De la politique linguistique en Islande

26Nov08

Je vous propose aujourd’hui une note culturelle originale, fruit d’un travail universitaire dans le cadre d’un cours sur les liens entre culture, diversité et mondialisation.

islande1En Islande, les particularismes linguistiques sont en grande partie tributaire de l’isolement géographique de cette île septentrionale. De nos jours, la quasi inexistence de minorités ethniques (2% de la population islandaise) fait de cet État l’un des plus homogènes au monde : 98% d’Islandais parlent l’islenska. Cette dernière demeure une langue originale à plus d’un titre. Il s’agit d’une langue germanique du Nord (c’est-à-dire scandinave comme le danois, le norvégien et le suédois). Pour autant, aucun locuteur de ces trois langues ne comprend l’islandais.

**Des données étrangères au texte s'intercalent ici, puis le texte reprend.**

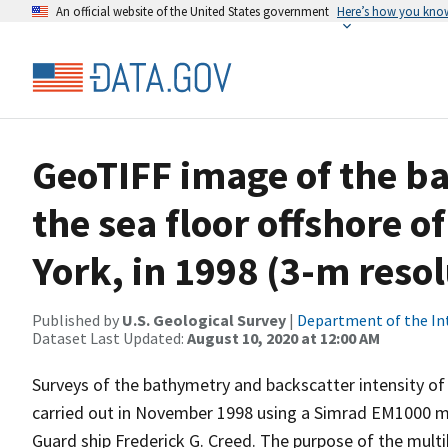
An official website of the United States government
Here’s how you kno
GeoTIFF image of the ba
the sea floor offshore of
York, in 1998 (3-m reso
Published by
U.S. Geological Survey
|
Department of the In
Dataset Last Updated:
August 10, 2020 at 12:00 AM
Surveys of the bathymetry and backscatter intensity of
carried out in November 1998 using a Simrad EM1000 
Guard ship Frederick G. Creed. The purpose of the mul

islande2A contrario, les islandais comprennent, de manière courante, les autres langues scandinaves. Ce fait linguistique particulier s’explique du fait que ces 3 langues proviennent d’une seule et unique origine mais que l’islandais a su conserver et préserver toutes ses caractéristiques intactes depuis le Xe siècle. L’islandais contemporain est effectivement très proche de l’ancienne langue nordique parlé par les premiers Vikings de l’île. Dans ce contexte, il demeure un véritable « musée linguistique vivant » pour les linguistes.

C’est pourquoi l’islandais passe pour archaïsante auprès des autres langues scandinaves. En Islande, n’importe quel enfant peut lire un texte du Xe siècle sans avoir recours à la traduction. Cette curiosité linguistique est totalement unique puisqu’une telle performance culturelle n’existe pas pour les jeunes de langues suédoise, norvégienne, allemande, française, espagnole ou encore russe. La langue islandaise fait aussi figure de langue complexe et dont l’apprentissage reste difficile.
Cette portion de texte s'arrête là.